Information and Computation ( IF 1 ) Pub Date : 2020-01-15 , DOI: 10.1016/j.ic.2020.104514 Yixin Cao , R.B. Sandeep
Given an sparse symmetric matrix with m nonzero entries, performing Gaussian elimination may turn some zeroes into nonzero values, so called fill-ins.

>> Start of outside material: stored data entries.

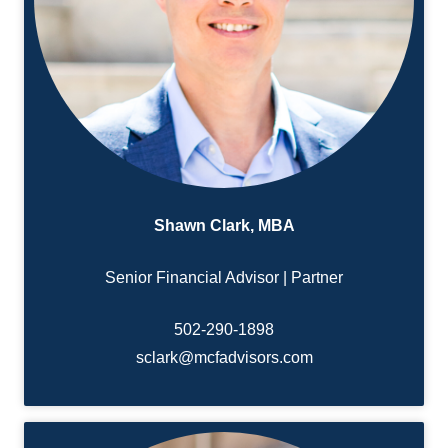
Shawn Clark, MBA
Senior Financial Advisor | Partner
502-290-1898
sclark@mcfadvisors.com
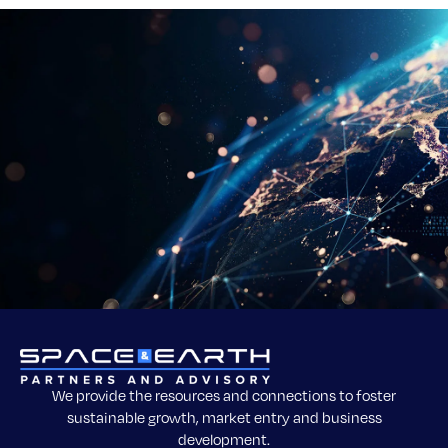
We provide the resources and connections to foster
sustainable growth, market entry and business
development.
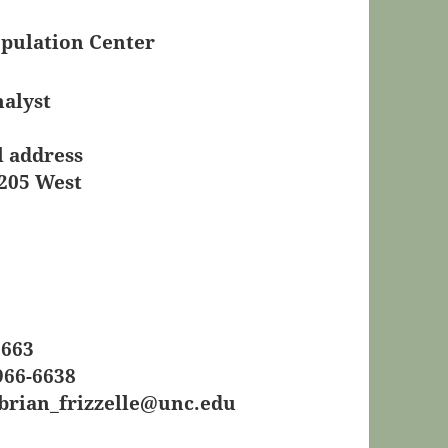
pulation Center
nalyst
l address
 205 West
6663
966-6638
brian_frizzelle@unc.edu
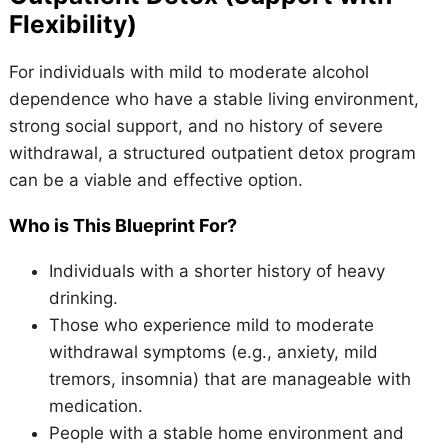
Flexibility)
For individuals with mild to moderate alcohol
dependence who have a stable living environment,
strong social support, and no history of severe
withdrawal, a structured outpatient detox program
can be a viable and effective option.
Who is This Blueprint For?
Individuals with a shorter history of heavy
drinking.
Those who experience mild to moderate
withdrawal symptoms (e.g., anxiety, mild
tremors, insomnia) that are manageable with
medication.
People with a stable home environment and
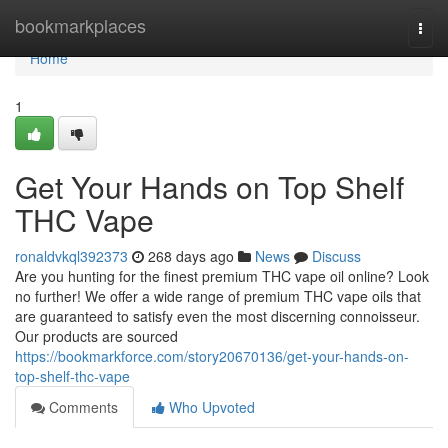
Home
bookmarkplaces
Togg
navi
Home
1
Get Your Hands on Top Shelf
THC Vape
ronaldvkql392373
268 days ago
News
Discuss
Are you hunting for the finest premium THC vape oil online? Look
no further! We offer a wide range of premium THC vape oils that
are guaranteed to satisfy even the most discerning connoisseur.
Our products are sourced
https://bookmarkforce.com/story20670136/get-your-hands-on-
top-shelf-thc-vape
Comments
Who Upvoted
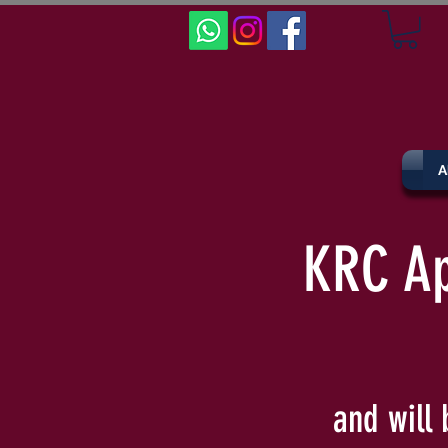
A
KRC Ap
and will 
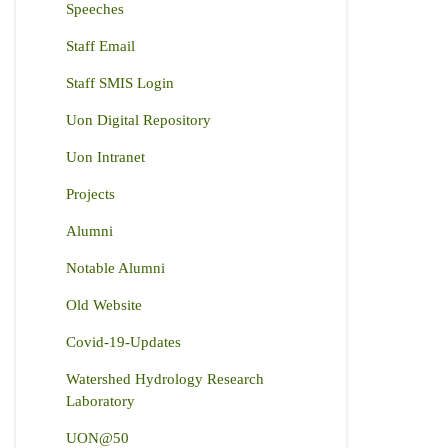
Speeches
Staff Email
Staff SMIS Login
Uon Digital Repository
Uon Intranet
Projects
Alumni
Notable Alumni
Old Website
Covid-19-Updates
Watershed Hydrology Research
Laboratory
UON@50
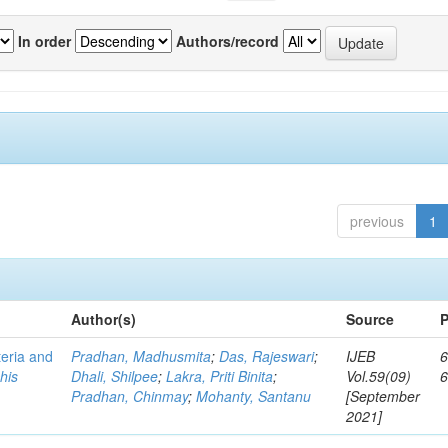
In order
Authors/record
previous
1
Author(s)
Source
P
teria and
Pradhan, Madhusmita
;
Das, Rajeswari
;
IJEB
6
his
Dhali, Shilpee
;
Lakra, Priti Binita
;
Vol.59(09)
Pradhan, Chinmay
;
Mohanty, Santanu
[September
2021]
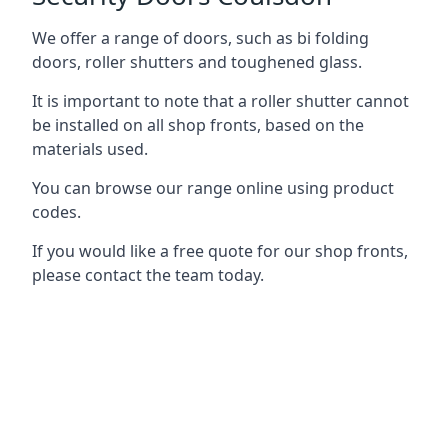
We offer a range of doors, such as bi folding
doors, roller shutters and toughened glass.
It is important to note that a roller shutter cannot
be installed on all shop fronts, based on the
materials used.
You can browse our range online using product
codes.
If you would like a free quote for our shop fronts,
please contact the team today.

The minimum fill-in problem asks whether it is possible to perform the elimination with at most k fill-ins. We exclude the existence of polynomial time approximation schemes for this problem, assuming P≠NP, and the existence of -time approximation schemes for any positive δ, assuming the Exponential Time Hypothesis. We also give a parameterized lower bound. All these results come as corollaries of a new reduction from vertex cover to the minimum fill-in problem, which might be of its own interest: All previous reductions for similar problems start from some kind of graph layout problems, and hence have limited use in understanding their fine-grained complexity.
中文翻译:
最小填充量:不可近似性和几乎严格的下限
给定一个 具有m个非零条目的稀疏对称矩阵,执行高斯消除可能会将一些零变成非零值,因此称为填充。最小填充问题询问是否有可能执行最多k个填充的消除。假设P≠NP,并且存在P的存在,我们排除了针对该问题的多项式时间逼近方案。假设指数时间假设,任何正δ的时间近似方案。我们还给参数化的下界。所有这些结果都是从顶点覆盖到最小填充问题的新减少的推论得出的,这可能与它自己的兴趣有关:以前对类似问题的所有减少都从某种图形布局问题开始,因此在了解其细粒度的复杂性。